Why Ericksonian hypnosis is the best
3 smart ways to make your hypnosis work better
A teenage boy finds his burly father desperately failing to push a reluctant cow into a barn. The young lad, weak from a recent bout of polio, comes up behind the recalcitrant cow and firmly tugs on its tail. The cow immediately heads in the opposite direction… into the barn. Problem solved.
That farm boy was Milton Erickson, arguably the greatest psychotherapist in history. He never founded a school of therapy as such, but ‘Ericksonian hypnosis’ is the name commonly give to the particular style of hypnotherapy he espoused. For myself, I like to think of Erickson as more of a discoverer than an inventor.
Ericksonian hypnosis – it’s more than ‘Ericksonian’
‘Ericksonian hypnosis’ is grounded in psychology – the psychology which is common to every one of us. We don’t talk of ‘Newtonian gravity’. Newton did not invent gravity. What he did was to identify and explain and use the phenomenon that was already there, all around us.
Ericksonian hypnosis is grounded in universal principles of psychology, which is why his approaches have proved so effective.

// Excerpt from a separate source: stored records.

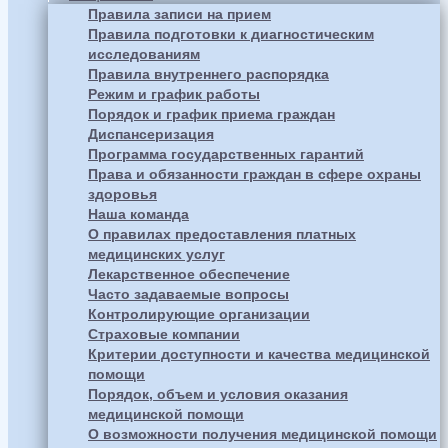
Правила записи на прием
Правила подготовки к диагностическим
исследованиям
Правила внутреннего распорядка
Режим и график работы
Порядок и график приема граждан
Диспансеризация
Программа государственных гарантий
Права и обязанности граждан в сфере охраны
здоровья
Наша команда
О правилах предоставления платных
медицинских услуг
Лекарственное обеспечение
Часто задаваемые вопросы
Контролирующие организации
Страховые компании
Критерии доступности и качества медицинской
помощи
Порядок, объем и условия оказания
медицинской помощи
О возможности получения медицинской помощи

If you want to sum up the Ericksonian approach, you could hardly do better than to call it ‘targeted intervention based on clear perception of the current needs of a unique individual’. He had no rigid protocol other than to pay close attention to the person in front of him and to work out what would best suit that person’s needs. This called for acute insight and total flexibility. He was a master of the ‘surprise solution’ – the universal hypnotic principle by which a sudden shock triggers our ‘orientation response’ and makes us wide open to suggestion. And he always knew what to suggest at that critical moment!
A shock is as good as a change!
Erickson was once treating a young woman who, convinced that her (perfectly normally sized) feet were too big and ugly, stopped going out at all. Erickson engineered a home visit to the woman’s sick mother (he was also an MD), and while there ‘accidentally on purpose’ stepped back on the woman’s foot. As she recoiled in shock he said loudly, “If only you could grow those feet big enough for a man to see!”
3 steps to better hypnosis
Here are three ways you can apply an ‘Ericksonian’ approach
1. Focus on the bigger patterns behind the technique
When you can see what’s needed, you don’t need to theorize or over-complicate.
We teach therapists and counselors the ‘rewind technique’, a very reliable and comfortable way of relieving people of their traumas and phobias. We are always careful to teach the principles behind this technique. This ensures that, if there is a need, the principle can still be effectively applied even if the process used might not even be recognized as ‘rewind technique’ by a casual observer.
Learn about psychological principles so that you can focus on the bigger patterns that transcend rigid techniques..
2. Use the awesome power of implication
Erickson knew the difference between just telling somebody something (which can easily be rejected) and making them feel something new.
The unconscious mind is hard-wired to respond to subliminal stimuli through implication. For example, you can get someone feeling more relaxed without giving a single direct suggestion. Implication does it all:
“When people start to relax deeply… they really begin to feel more comfortable… and when they do… they… notice the breathing… just… begin… to… slow… down…”
On the face of it, you are talking about ‘other people’, not the person in front of you. But we all unconsciously associate to ‘other people’…
3. Take what’s given you
Have you ever noticed how some therapists love to sprinkle their talk with jargon? Erickson was much more interested in learning about the language, interests, idiosyncrasies and idioms of his patients rather than confusing or intimidating them with jargon concepts like ‘time lines’ and ‘inner child’ and all the rest of it. Jargon has its place, of course, but that place is probably not the therapy room!
Instead, Erickson was a master of ‘utilization’. Putting effort into really finding out about the patient allowed him to talk the language of his patient and creatively form his approach around their current reality. For example, Erickson created a highly effective hypnotic induction based on how tomatoes grow for one patient who was in severe terminal pain. He had found out that the man had been a keen gardener, and was particularly proud of his tomatoes, and this analogy worked for him because of the personal association.
So to a soccer fan we might talk about their ‘goals’, or how we can ‘kick off’ with a little relaxation so they can really start to ‘get on top of their game’. To a computer programmer we may talk of ‘updating’ their mind to ‘run more smoothly’. But you won’t be able to do this unless you spend time learning the ‘jargon’ that matters to your client.
‘Ericksonian’ problem solving existed before Milton Erickson came on the scene. Use these principles to transcend the limits of theory and increases your therapeutic and hypnotic effectiveness and creativity.